One organization’s How-To Guide and Suggestions

In order to move from the abstract to the real, the following commentary depicts one successful group’s operating procedures:

Direct Action means the overall effort to achieve an important social or political objective at a particular location. We employ circles of Direct Action and Civil Disobedience – Green, Yellow and Red-zoned participation levels. These are designed as concentric levels of support at levels which participants feel they can comfortably contribute to the issues and actions.

Naturally, all factors must be discussed and thoroughly evaluated before an action is taken. Every part of every element for every person and action must be analyzed and projected in order to assure the advancement of the social objective. In The Art of War, Sun Tzu states: “Those who can see the outcome before they start will always win the battle.

Red: Imminent arrest. A situation where a known law(s) will be broken and where the participant faces almost assured arrest. The participant is well aware of the laws that may be broken at this time, the subsequent consequences, and their effect on the direct action as a whole. If arrest is not going to escalate, i.e. serve the purposes of the direct action issue, then arrest is generally avoided where possible.

Yellow: This is an immediate outer circle layer of support of the “arrestables”. The word “support” has many meanings, some of which can include, but not be limited to film, photography, equipment, and safety in support of the person in the red zone. Yellow participants assume a certain level of risk of arrest, but generally do not participate directly at the same level of involvement in the direct action as someone in the Red Zone.

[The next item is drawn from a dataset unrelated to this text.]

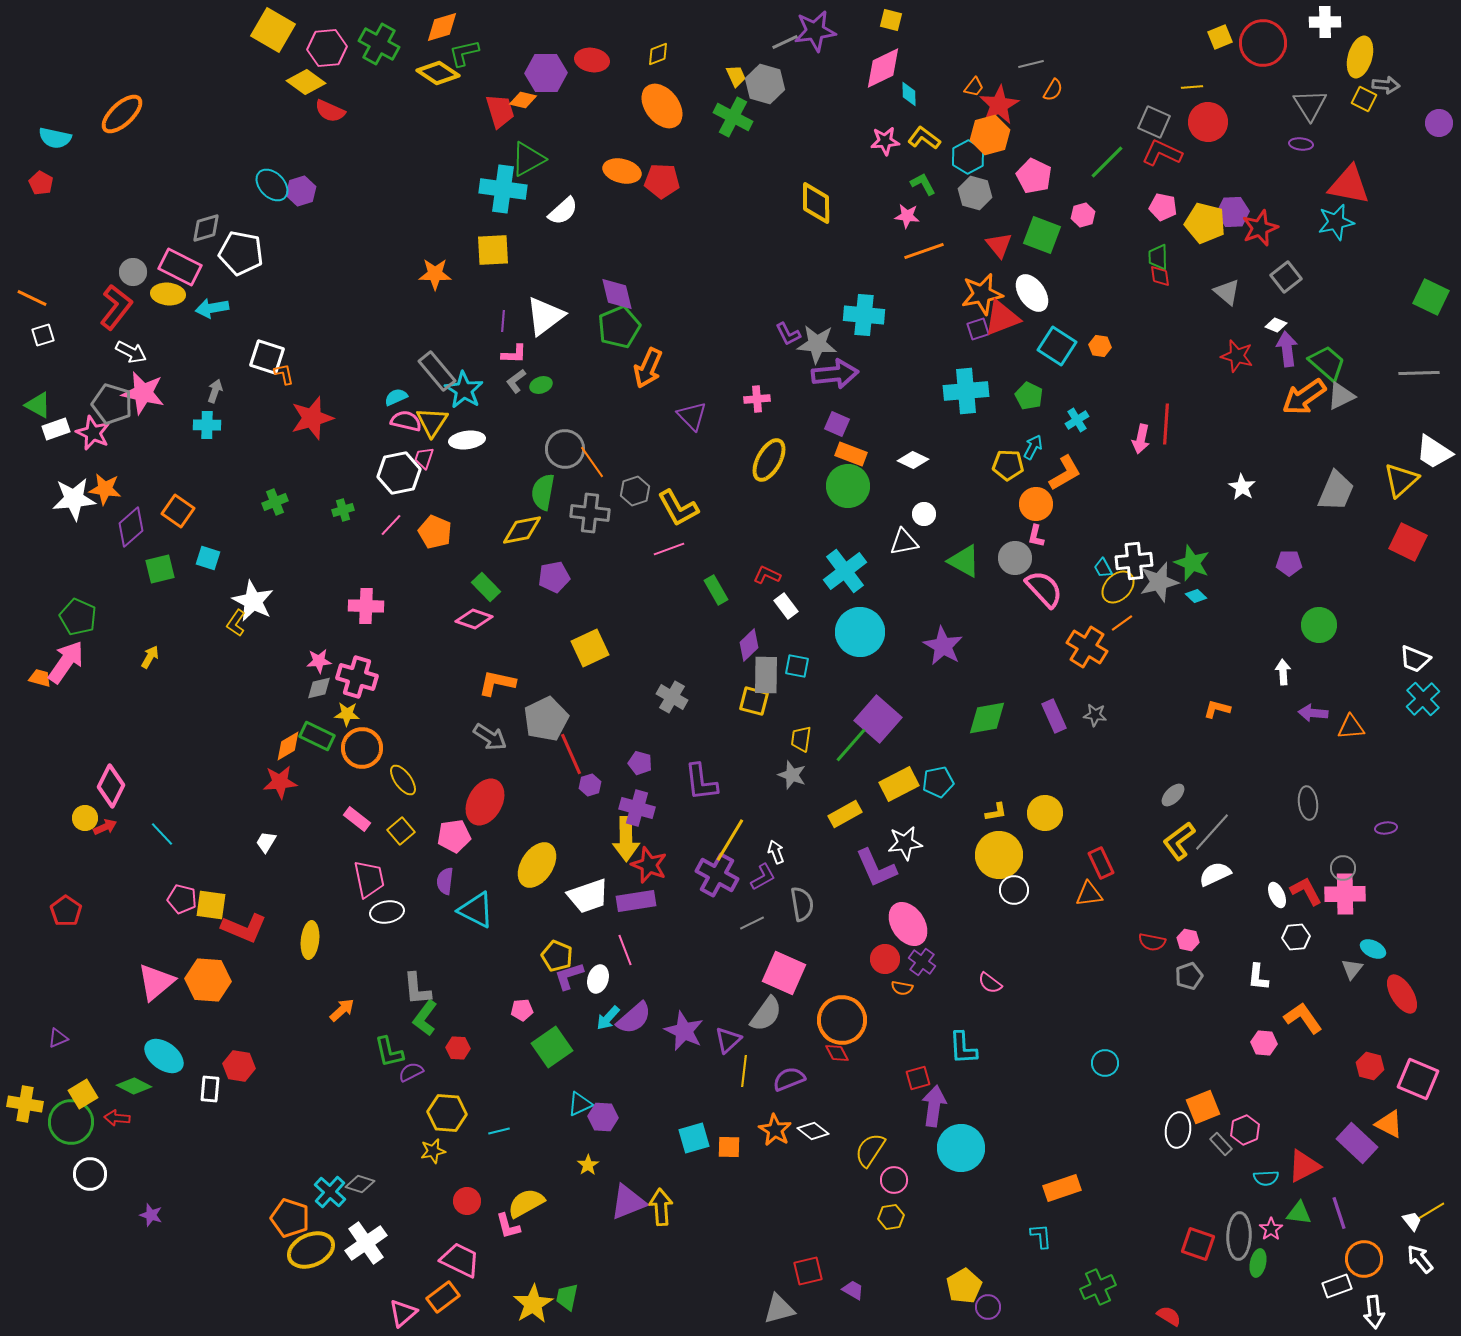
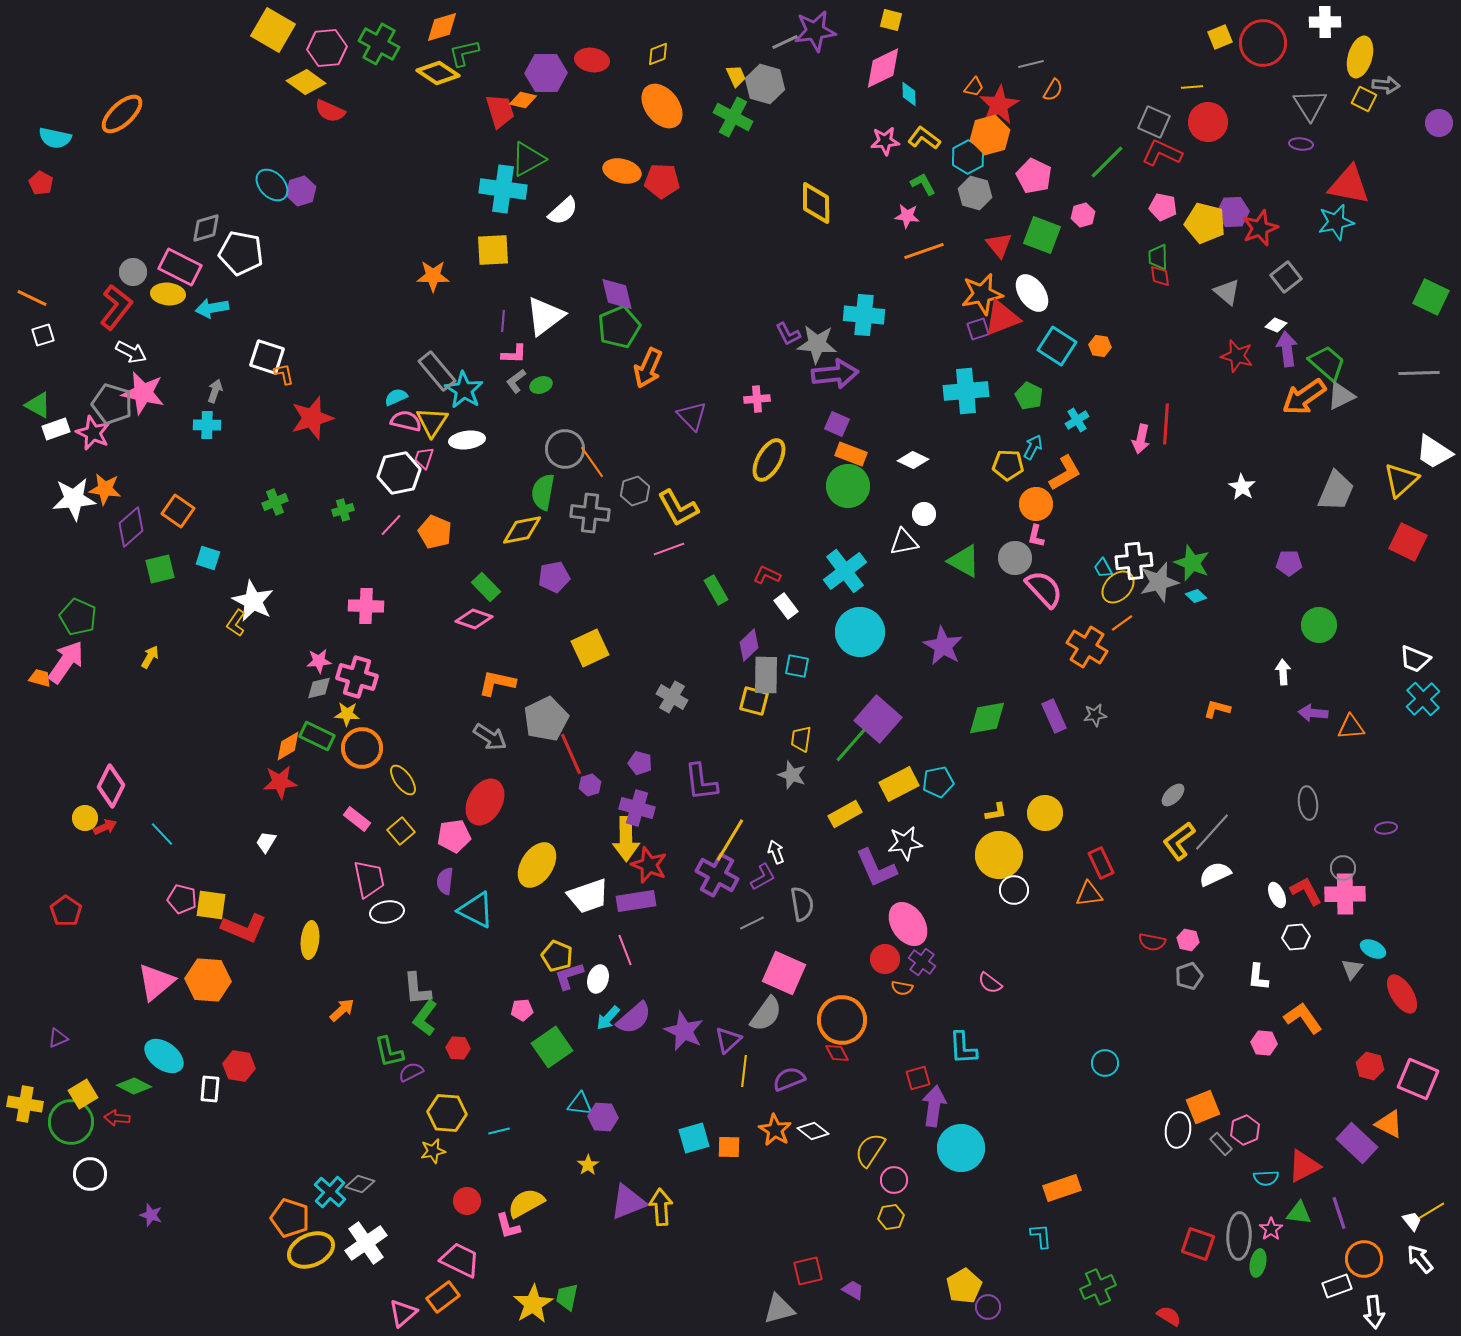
orange star at (435, 274): moved 2 px left, 2 px down
gray star at (1095, 715): rotated 15 degrees counterclockwise
cyan triangle at (580, 1104): rotated 32 degrees clockwise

Green: The green zone is generally the safest of all and arrest is unlikely. This zone generally provides legal observation, scouting, communications with a legal team, media agencies, social networks and other resources.

Have legal support

One of the most critical aspects of what we have done nationally or internationally has been to always have legal support. If someone is going into the red zone, they use a permanent marker and write, on the inside of the thigh or arm, the phone number of their personal legal counsel and any other phone numbers necessary to their release from custody. No phone numbers should give away extra information regarding the group or their tactics.

Volunteer legal observers – lay persons – are always on site and document every movement of persons in the red zone, any interactions with authorities, etc. These documents can be utilized in court actions to defend an arrested person. This is also true of any video or audio content that might be captured from the location and the direct action.

If a person who is engaging in civil disobedience “goes limp” when given lawful orders by police authorities, they may have to deal with an added charge of resisting arrest.

Location “lock downs” are usually considered among the most effective tactics. For example, where someone’s arms are handcuffed inside of a large iron pipe, it can take a great deal of time to arrest them, thus providing lots of time for media coverage – one of the main goals of civil disobedience.

Lastly, protection of all parties is paramount. The safety of participants, law enforcement agents, and observers must be maintained.